When a line below holds the string "Monteverdi", show that line.

··· Extracted data

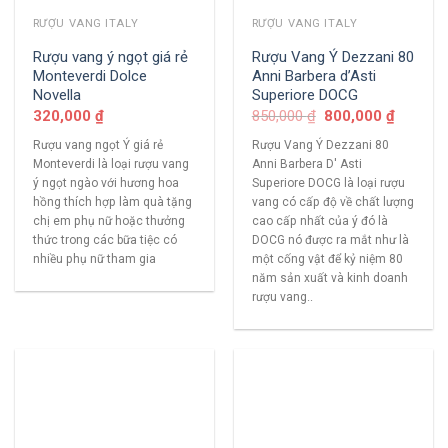
RƯỢU VANG ITALY
RƯỢU VANG ITALY
Rượu vang ý ngọt giá rẻ
Rượu Vang Ý Dezzani 80
Monteverdi Dolce
Anni Barbera d’Asti
Novella
Superiore DOCG
320,000
₫
850,000
₫
800,000
₫
Rượu vang ngọt Ý giá rẻ
Rượu Vang Ý Dezzani 80
Monteverdi là loại rượu vang
Anni Barbera D' Asti
ý ngọt ngào với hương hoa
Superiore DOCG là loại rượu
hồng thích hợp làm quà tặng
vang có cấp độ về chất lượng
chị em phụ nữ hoặc thưởng
cao cấp nhất của ý đó là
thức trong các bữa tiệc có
DOCG nó được ra mắt như là
nhiều phụ nữ tham gia
một cống vật để kỷ niệm 80
năm sản xuất và kinh doanh
rượu vang..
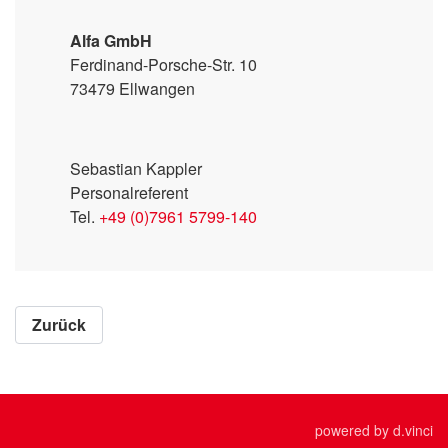
Alfa GmbH
Ferdinand-Porsche-Str. 10
73479 Ellwangen
Sebastian Kappler
Personalreferent
Tel.
+49 (0)7961 5799-140
Zurück
powered by
d.vinci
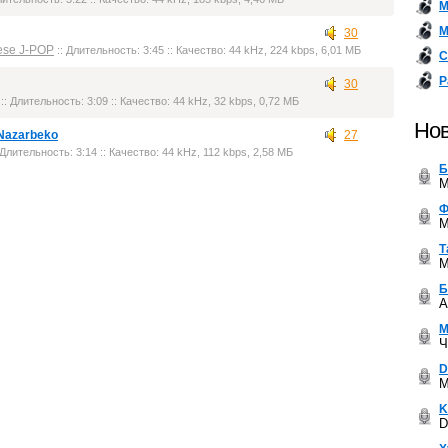
М
М
30
ese J-POP
:: Длительность: 3:45 :: Качество: 44 kHz, 224 kbps, 6,01 МБ
С
Р
30
:: Длительность: 3:09 :: Качество: 44 kHz, 32 kbps, 0,72 МБ
Нов
 Nazarbeko
27
 Длительность: 3:14 :: Качество: 44 kHz, 112 kbps, 2,58 МБ
Б
M
Ф
M
Т
M
Б
A
М
Ч
D
M
K
D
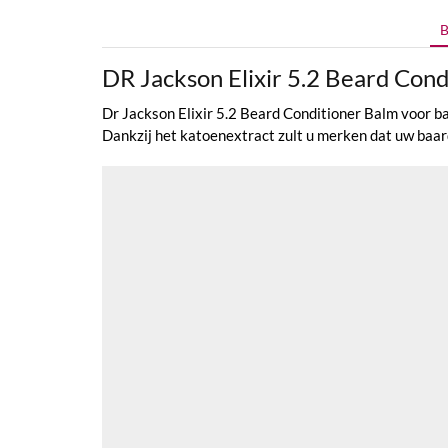
B
DR Jackson Elixir 5.2 Beard Con
Dr Jackson Elixir 5.2 Beard Conditioner Balm voor ba
Dankzij het katoenextract zult u merken dat uw baard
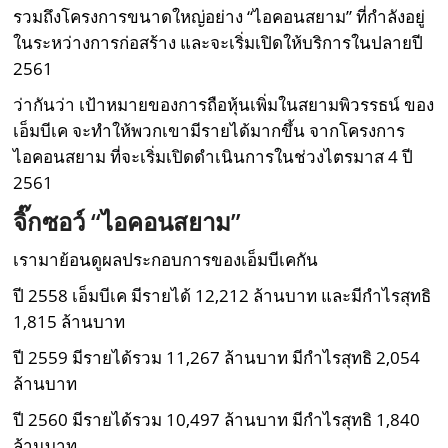
รวมถึงโครงการขนาดใหญ่อย่าง “ไอคอนสยาม” ที่กำลังอยู่
ในระหว่างการก่อสร้าง และจะเริ่มเปิดให้บริการในปลายปี
2561
ว่ากันว่า เป้าหมายของการถือหุ้นเพิ่มในสยามพิวรรธน์ ของ
เอ็มบีเค จะทำให้พวกเขามีรายได้มากขึ้น จากโครงการ
ไอคอนสยาม ที่จะเริ่มเปิดดำเนินการในช่วงไตรมาส 4 ปี
2561
จิ๊กซอว์ “ไอคอนสยาม”
เรามาย้อนดูผลประกอบการของเอ็มบีเคกัน
ปี 2558 เอ็มบีเค มีรายได้ 12,212 ล้านบาท และมีกำไรสุทธิ
1,815 ล้านบาท
ปี 2559 มีรายได้รวม 11,267 ล้านบาท มีกำไรสุทธิ 2,054
ล้านบาท
ปี 2560 มีรายได้รวม 10,497 ล้านบาท มีกำไรสุทธิ 1,840
ล้านบาท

······

*Answer area*.
Monteverdi Dolce
Monteverdi là loại rượu vang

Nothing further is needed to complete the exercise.